_Records for this exercise_:

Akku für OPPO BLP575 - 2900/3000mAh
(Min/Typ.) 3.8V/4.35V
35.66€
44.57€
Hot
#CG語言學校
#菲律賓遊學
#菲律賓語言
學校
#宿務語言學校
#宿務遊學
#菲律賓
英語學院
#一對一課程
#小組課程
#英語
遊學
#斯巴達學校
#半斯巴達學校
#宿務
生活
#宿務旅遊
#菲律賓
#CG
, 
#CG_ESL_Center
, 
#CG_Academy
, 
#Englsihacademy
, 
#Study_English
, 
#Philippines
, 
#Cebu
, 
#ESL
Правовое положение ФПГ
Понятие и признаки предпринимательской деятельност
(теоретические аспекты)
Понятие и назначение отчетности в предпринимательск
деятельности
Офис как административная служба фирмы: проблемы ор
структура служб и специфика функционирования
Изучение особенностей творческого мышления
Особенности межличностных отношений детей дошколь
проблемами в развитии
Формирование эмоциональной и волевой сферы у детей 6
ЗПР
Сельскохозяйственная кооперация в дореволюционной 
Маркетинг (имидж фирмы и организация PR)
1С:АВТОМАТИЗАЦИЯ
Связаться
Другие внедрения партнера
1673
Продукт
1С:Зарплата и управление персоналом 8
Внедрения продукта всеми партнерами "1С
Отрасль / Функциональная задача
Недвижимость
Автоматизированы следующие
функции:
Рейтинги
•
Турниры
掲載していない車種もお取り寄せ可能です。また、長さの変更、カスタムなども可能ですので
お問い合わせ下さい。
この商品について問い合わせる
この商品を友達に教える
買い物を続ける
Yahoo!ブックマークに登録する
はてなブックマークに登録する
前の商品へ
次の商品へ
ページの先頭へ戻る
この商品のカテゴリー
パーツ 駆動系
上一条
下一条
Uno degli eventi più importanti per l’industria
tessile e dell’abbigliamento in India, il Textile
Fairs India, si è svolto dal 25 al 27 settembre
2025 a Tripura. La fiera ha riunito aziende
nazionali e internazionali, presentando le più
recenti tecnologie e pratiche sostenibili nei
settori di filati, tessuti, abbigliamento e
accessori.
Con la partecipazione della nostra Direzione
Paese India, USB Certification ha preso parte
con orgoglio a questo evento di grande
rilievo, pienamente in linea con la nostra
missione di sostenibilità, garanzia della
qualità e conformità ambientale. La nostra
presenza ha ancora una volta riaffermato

_How to complete this task_: Look through the data above for the string "della" and copy every line where it appears.

_Solution to the problem_:
Con la partecipazione della nostra Direzione
missione di sostenibilità, garanzia della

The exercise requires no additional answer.